Threonine, glycine, and some other amino acids can inhibit methionine synthesis, resulting in increased production of hydrogen sulfide. Cysteine stimulates hydrogen sulfide production as a substrate for cysteine desulfurylase and induces ATP-sulfatase, promoting sulfate utilization and hydrogen sulfide formation. Even if the amino acid composition in the wort remains constant, methionine is quickly consumed during fermentation, leaving a relatively large amount of other amino acids that inhibit methionine synthesis and stimulate hydrogen sulfide formation. Additionally, metal ions also impact hydrogen sulfide formation, with copper and zinc ions generally increasing its production.
Effects Of Fermentation
During the initial stage of fermentation, hydrogen sulfide can be continuously produced due to the presence of methionine. Consequently, the largest amount of hydrogen sulfide is generated when the initial fermentation of wort is completed. As fermentation progresses, other amino acids are consumed, resulting in a decrease in sulfide production rate.
What Measures Can Be Taken To Reduce The Hydrogen Sulfide Content?
Most of the sulfur-containing amino acids in wort originate from malt. Using auxiliary materials to partially replace malt can reduce the hydrogen sulfide content in beer.
In the past, it was believed that brewing beer using copper wort boiling pots and pipes yielded better taste. It was proven that copper ions in the wort indeed lower the H2S content in the brewed beer. However, the negative impact of copper ions on beer flavor stability is significant, so excessive copper ions in the wort are undesirable.
Using completely separated cold and hot coagulum in the wort results in reduced sulfide content and helps to minimize the generation of hydrogen sulfide during fermentation.
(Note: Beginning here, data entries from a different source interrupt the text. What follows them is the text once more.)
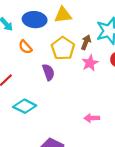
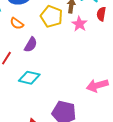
purple semicircle: (48, 72) -> (31, 45), moved, turned 63
pink arrow: (92, 118) -> (97, 85), moved, size x1.5

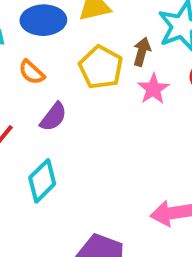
cyan diamond: (29, 78) -> (42, 181), turned -65

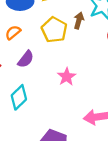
orange semicircle: (32, 72) -> (13, 32), turned 98
pink star: (153, 89) -> (67, 77), moved

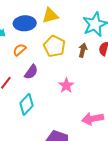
brown arrow: (79, 21) -> (83, 50), moved

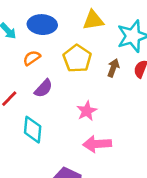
yellow triangle: (50, 15) -> (93, 20), moved
cyan diamond: (26, 104) -> (33, 130), turned -45
pink arrow: (93, 119) -> (97, 144), moved

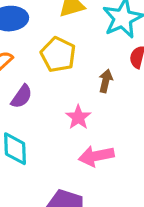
brown arrow: (113, 68) -> (106, 81), moved

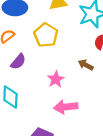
brown arrow: (106, 81) -> (86, 65), moved, turned -80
Slow fermentation at low temperatures or with a low inoculum can reduce the amount of H2S produced.
At the end of fermentation, adding antioxidants (such as sulfite) or using a sterilized wine storage container at 50°C can lead to increased generation of H2S.
Activating yeast with phosphoric acid can eliminate most of the contaminating bacteria but can also increase the permeability of yeast cell walls. This facilitates sulfate entry into yeast cells, promoting H2S production.
During the storage period, a significant amount of volatile H2S can be eliminated with the emission of CO2. Generally, the final H2S content in beer can be controlled within the range of 0-10μg/L. However, wort contaminated with bacteria (coliforms, Zymomonas, etc.) can result in high levels of hydrogen sulfide in the beer.
Beer sterilization, especially prolonged sterilization time, greatly increases H2S content, sometimes exceeding the concentration after beer filtration. Sterilized beer may initially exhibit an immature taste due to H2S, but over time, the H2S concentration gradually diminishes to pre-sterilization levels or lower.